Here in eastern Iowa the American Kestrel can be found even during winter. Up in the northwest part of North Dakota the kestrel migrates south for the cold season. The picture was made just a few miles south of Theodore Roosevelt National Park’s North Unit. Whenever possible, most wildlife photographers try to keep the human made elements out of the frame. This is quite difficult with the American Kestrel because 90 percent of the time I find them perching on an electrical power line. This gives you no sense of location and who really loves these “wire shots”?

This female American Kestrel posed nicely on a bale of hey in a field beside the gravel road. Sure, this is a human made thing, but the difference to the “unknown wire” is that a bale of hey gives you a sense of location.
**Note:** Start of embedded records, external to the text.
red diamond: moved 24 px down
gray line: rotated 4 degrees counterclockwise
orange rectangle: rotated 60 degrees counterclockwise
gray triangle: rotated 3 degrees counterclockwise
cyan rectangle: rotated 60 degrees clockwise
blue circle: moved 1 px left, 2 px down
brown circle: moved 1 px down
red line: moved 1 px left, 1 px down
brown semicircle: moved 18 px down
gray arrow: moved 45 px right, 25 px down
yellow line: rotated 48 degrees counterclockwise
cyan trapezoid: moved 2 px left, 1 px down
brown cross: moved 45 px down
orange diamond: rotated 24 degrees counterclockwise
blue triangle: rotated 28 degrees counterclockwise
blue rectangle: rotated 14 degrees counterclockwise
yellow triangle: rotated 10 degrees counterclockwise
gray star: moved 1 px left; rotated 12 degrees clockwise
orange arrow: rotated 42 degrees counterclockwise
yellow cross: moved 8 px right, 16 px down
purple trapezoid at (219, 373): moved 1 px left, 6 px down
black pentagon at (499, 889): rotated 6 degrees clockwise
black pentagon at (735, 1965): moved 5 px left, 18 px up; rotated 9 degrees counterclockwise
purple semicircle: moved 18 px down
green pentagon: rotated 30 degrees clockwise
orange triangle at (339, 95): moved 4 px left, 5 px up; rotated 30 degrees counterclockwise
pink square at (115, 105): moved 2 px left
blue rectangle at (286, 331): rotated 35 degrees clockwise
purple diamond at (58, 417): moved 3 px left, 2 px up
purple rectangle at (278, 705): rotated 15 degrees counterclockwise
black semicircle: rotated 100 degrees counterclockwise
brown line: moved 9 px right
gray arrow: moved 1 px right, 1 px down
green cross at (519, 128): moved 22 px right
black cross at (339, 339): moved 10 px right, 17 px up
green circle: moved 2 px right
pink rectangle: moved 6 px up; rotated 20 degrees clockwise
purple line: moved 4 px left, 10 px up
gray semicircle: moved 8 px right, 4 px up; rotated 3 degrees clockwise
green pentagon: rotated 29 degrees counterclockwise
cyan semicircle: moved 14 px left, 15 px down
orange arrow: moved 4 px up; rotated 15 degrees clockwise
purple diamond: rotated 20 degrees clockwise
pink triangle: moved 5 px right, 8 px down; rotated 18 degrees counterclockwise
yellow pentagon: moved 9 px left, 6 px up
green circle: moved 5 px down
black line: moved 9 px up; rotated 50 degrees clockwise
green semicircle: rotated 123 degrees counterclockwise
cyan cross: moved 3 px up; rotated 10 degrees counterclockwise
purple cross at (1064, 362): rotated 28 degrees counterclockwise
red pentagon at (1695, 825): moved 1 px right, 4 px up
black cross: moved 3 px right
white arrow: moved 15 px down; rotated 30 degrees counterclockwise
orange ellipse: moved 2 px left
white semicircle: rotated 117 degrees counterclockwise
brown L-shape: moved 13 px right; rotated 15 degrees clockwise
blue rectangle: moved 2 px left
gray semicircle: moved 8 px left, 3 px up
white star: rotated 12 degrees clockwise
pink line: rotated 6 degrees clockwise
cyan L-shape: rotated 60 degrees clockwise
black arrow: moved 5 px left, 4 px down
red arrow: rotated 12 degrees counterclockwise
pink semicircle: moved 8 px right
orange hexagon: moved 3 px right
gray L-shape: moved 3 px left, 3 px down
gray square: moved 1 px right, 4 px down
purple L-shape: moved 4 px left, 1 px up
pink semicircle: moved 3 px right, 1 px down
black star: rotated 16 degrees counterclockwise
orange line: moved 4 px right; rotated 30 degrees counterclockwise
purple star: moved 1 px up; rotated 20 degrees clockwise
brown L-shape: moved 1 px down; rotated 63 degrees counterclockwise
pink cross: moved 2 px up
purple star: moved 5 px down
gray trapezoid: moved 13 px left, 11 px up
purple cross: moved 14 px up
Yes, grassland, fields, and prairie are preferred habitats for this bird. During summer time large insects, like grasshoppers, are their main diet, while during winter months small mammals, birds, and amphibians are on the menu.

NATURE CLICKS #292 - DIFFERENTIAL GRASHOPPER


Nikon D750, Nikkor 24-120mm / f4

Grashoppers, crickets, and katydids dominate the sound spectrum almost everywhere where nature has a chance to unfold in Iowa during the month of August. Especially at night it is a never ending “wall of sound” produced by these insects.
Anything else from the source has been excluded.